Look over the material below and count the lines that include "août". Give only the total.

____ DATA FOR THIS TASK

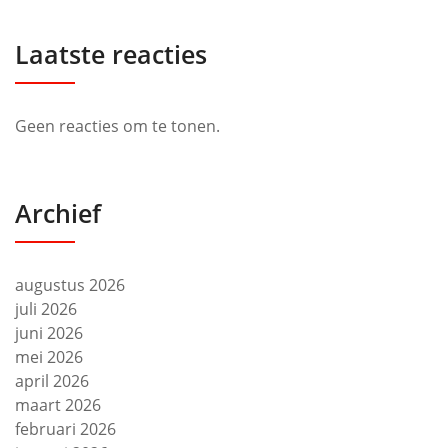
Laatste reacties
Geen reacties om te tonen.
Archief
augustus 2026
juli 2026
juni 2026
mei 2026
april 2026
maart 2026
februari 2026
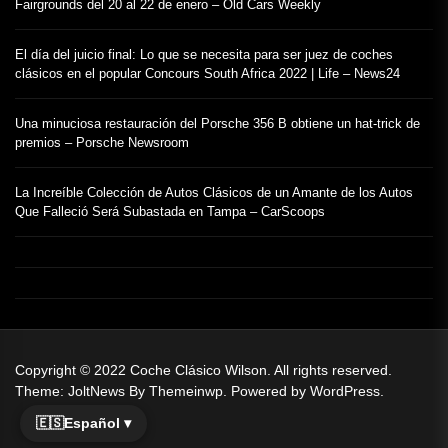
Fairgrounds del 20 al 22 de enero – Old Cars Weekly
El día del juicio final: Lo que se necesita para ser juez de coches
clásicos en el popular Concours South Africa 2022 | Life – News24
Una minuciosa restauración del Porsche 356 B obtiene un hat-trick de
premios – Porsche Newsroom
La Increíble Colección de Autos Clásicos de un Amante de los Autos
Que Falleció Será Subastada en Tampa – CarScoops
Copyright © 2022
Coche Clásico Wilson.
All rights reserved.
Theme: JoltNews By
Themeinwp.
Powered by
WordPress.
🇪🇸
Español ▾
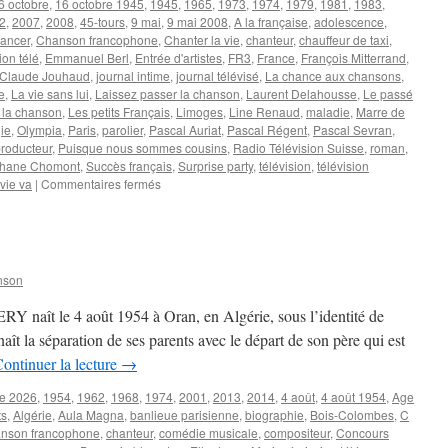
6 octobre
,
16 octobre 1945
,
1945
,
1965
,
1973
,
1974
,
1979
,
1981
,
1983
,
2
,
2007
,
2008
,
45-tours
,
9 mai
,
9 mai 2008
,
A la française
,
adolescence
,
ancer
,
Chanson francophone
,
Chanter la vie
,
chanteur
,
chauffeur de taxi
,
ion télé
,
Emmanuel Berl
,
Entrée d'artistes
,
FR3
,
France
,
François Mitterrand
,
-Claude Jouhaud
,
journal intime
,
journal télévisé
,
La chance aux chansons
,
e
,
La vie sans lui
,
Laissez passer la chanson
,
Laurent Delahousse
,
Le passé
e la chanson
,
Les petits Français
,
Limoges
,
Line Renaud
,
maladie
,
Marre de
ie
,
Olympia
,
Paris
,
parolier
,
Pascal Auriat
,
Pascal Régent
,
Pascal Sevran
,
roducteur
,
Puisque nous sommes cousins
,
Radio Télévision Suisse
,
roman
,
phane Chomont
,
Succès français
,
Surprise party
,
télévision
,
télévision
sur
 vie va
|
Commentaires fermés
SEVRAN
Pascal
nson
Y naît le 4 août 1954 à Oran, en Algérie, sous l’identité de
ît la séparation de ses parents avec le départ de son père qui est
ontinuer la lecture
→
re 2026
,
1954
,
1962
,
1968
,
1974
,
2001
,
2013
,
2014
,
4 août
,
4 août 1954
,
Age
ts
,
Algérie
,
Aula Magna
,
banlieue parisienne
,
biographie
,
Bois-Colombes
,
C
nson francophone
,
chanteur
,
comédie musicale
,
compositeur
,
Concours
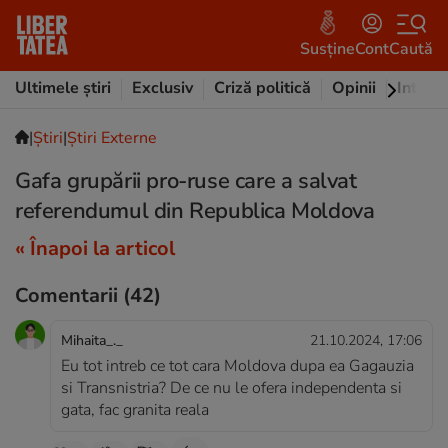
Susține
Cont
Caută
Ultimele știri
Exclusiv
Criză politică
Opinii
Intervi
|
Ştiri
|
Știri Externe
Gafa grupării pro-ruse care a salvat
referendumul din Republica Moldova
« Înapoi la articol
Comentarii
(42)
Mihaita_._
21.10.2024, 17:06
Eu tot intreb ce tot cara Moldova dupa ea Gagauzia
si Transnistria? De ce nu le ofera independenta si
gata, fac granita reala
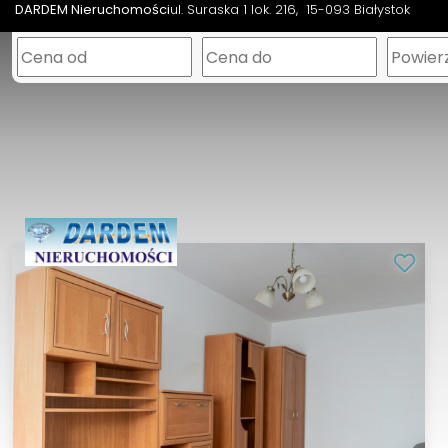
DARDEM Nieruchomości
ul. Suraska 1 lok. 216
15-093 Białystok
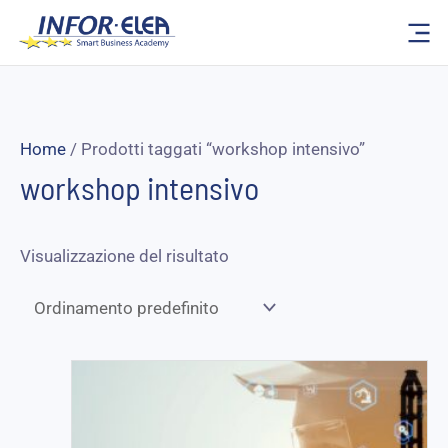
Vai
al
contenuto
Home
/ Prodotti taggati “workshop intensivo”
workshop intensivo
Visualizzazione del risultato
Fascia
di
prezzo:
da
125,00 €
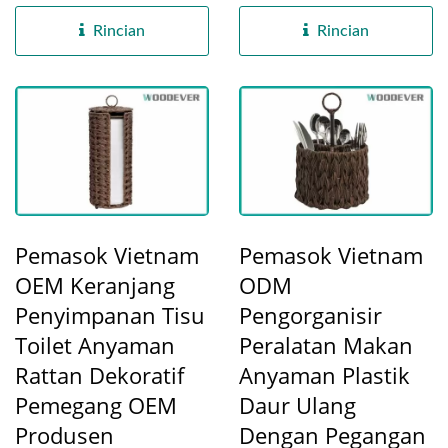
penampilan yang stylish...
mengutamakan kualitas...
Rincian
Rincian
Pemasok Vietnam
Pemasok Vietnam
OEM Keranjang
ODM
Penyimpanan Tisu
Pengorganisir
Toilet Anyaman
Peralatan Makan
Rattan Dekoratif
Anyaman Plastik
Pemegang OEM
Daur Ulang
Produsen
Dengan Pegangan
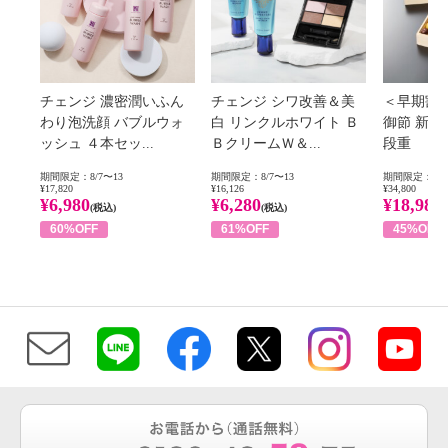
チェンジ 濃密潤いふん
チェンジ シワ改善＆美
＜早期割
わり泡洗顔 バブルウォ
白 リンクルホワイト Ｂ
御節 新
ッシュ ４本セッ...
ＢクリームＷ＆...
段重
期間限定：8/7〜13
期間限定：8/7〜13
期間限定：8/1
¥17,820
¥16,126
¥34,800
¥6,980
¥6,280
¥18,980
(税込)
(税込)
60%OFF
61%OFF
45%OFF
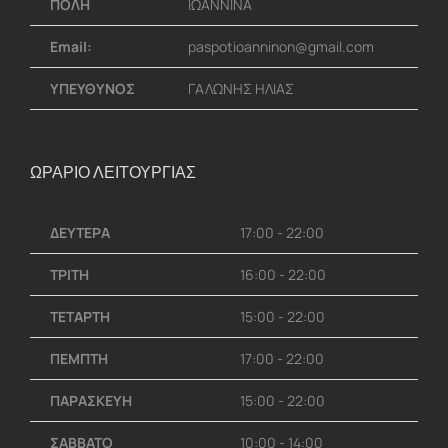
ΠΟΛΗ
ΙΩΑΝΝΙΝΑ
Email:
paspotioanninon@gmail.com
ΥΠΕΥΘΥΝΟΣ
ΓΑΛΩΝΗΣ ΗΛΙΑΣ
ΩΡΑΡΙΟ ΛΕΙΤΟΥΡΓΙΑΣ
ΔΕΥΤΕΡΑ
17:00 - 22:00
ΤΡΙΤΗ
16:00 - 22:00
ΤΕΤΑΡΤΗ
15:00 - 22:00
ΠΕΜΠΤΗ
17:00 - 22:00
ΠΑΡΑΣΚΕΥΗ
15:00 - 22:00
ΣΑΒΒΑΤΟ
10:00 - 14:00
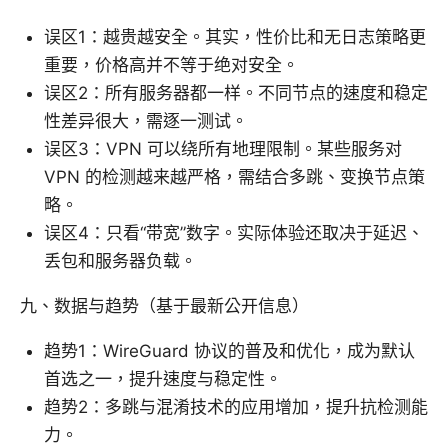
误区1：越贵越安全。其实，性价比和无日志策略更
重要，价格高并不等于绝对安全。
误区2：所有服务器都一样。不同节点的速度和稳定
性差异很大，需逐一测试。
误区3：VPN 可以绕所有地理限制。某些服务对
VPN 的检测越来越严格，需结合多跳、变换节点策
略。
误区4：只看“带宽”数字。实际体验还取决于延迟、
丢包和服务器负载。
九、数据与趋势（基于最新公开信息）
趋势1：WireGuard 协议的普及和优化，成为默认
首选之一，提升速度与稳定性。
趋势2：多跳与混淆技术的应用增加，提升抗检测能
力。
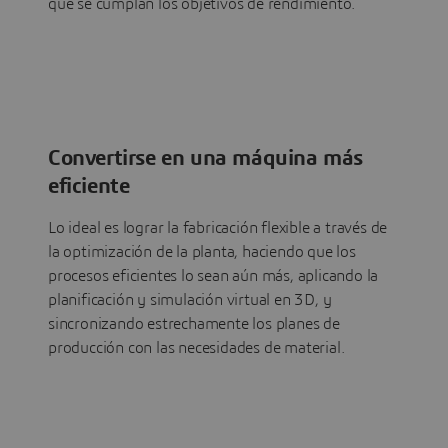
que se cumplan los objetivos de rendimiento.
Convertirse en una máquina más
eficiente
Lo ideal es lograr la fabricación flexible a través de
la optimización de la planta, haciendo que los
procesos eficientes lo sean aún más, aplicando la
planificación y simulación virtual en 3D, y
sincronizando estrechamente los planes de
producción con las necesidades de material.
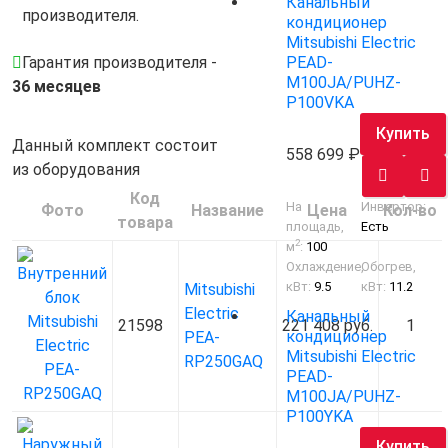
Канальный
производителя.
кондиционер
Mitsubishi Electric
Гарантия производителя -
PEAD-
M100JA/PUHZ-
36 месяцев
P100VKA
Купить
Данный комплект состоит
558 699
из оборудования
Код
На
Инвертор:
Фото
Название
Цена
Кол-во
товара
площадь,
Есть
2
м
:
100
Охлаждение,
Обогрев,
кВт:
9.5
кВт:
11.2
Mitsubishi
Electric
Канальный
21598
221 408 руб.
1
кондиционер
PEA-
Mitsubishi Electric
RP250GAQ
PEAD-
M100JA/PUHZ-
P100YKA
Купить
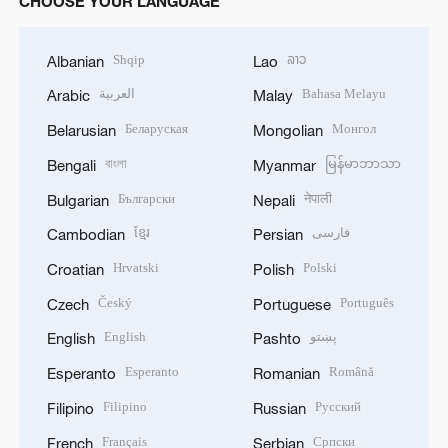
CHOOSE YOUR LANGUAGE
Shqip
ລາວ
Albanian
Lao
العربية
Bahasa Melayu
Arabic
Malay
Беларуская
Монгол
Belarusian
Mongolian
বাংলা
မြန်မာဘာသာ
Bengali
Myanmar
Български
नेपाली
Bulgarian
Nepali
ខ្មែរ
فارسی
Cambodian
Persian
Hrvatski
Polski
Croatian
Polish
Český
Português
Czech
Portuguese
English
پښتو
English
Pashto
Esperanto
Română
Esperanto
Romanian
Filipino
Русский
Filipino
Russian
Français
Српски
French
Serbian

________

§ ANSWER TO THIS EXERCISE:
3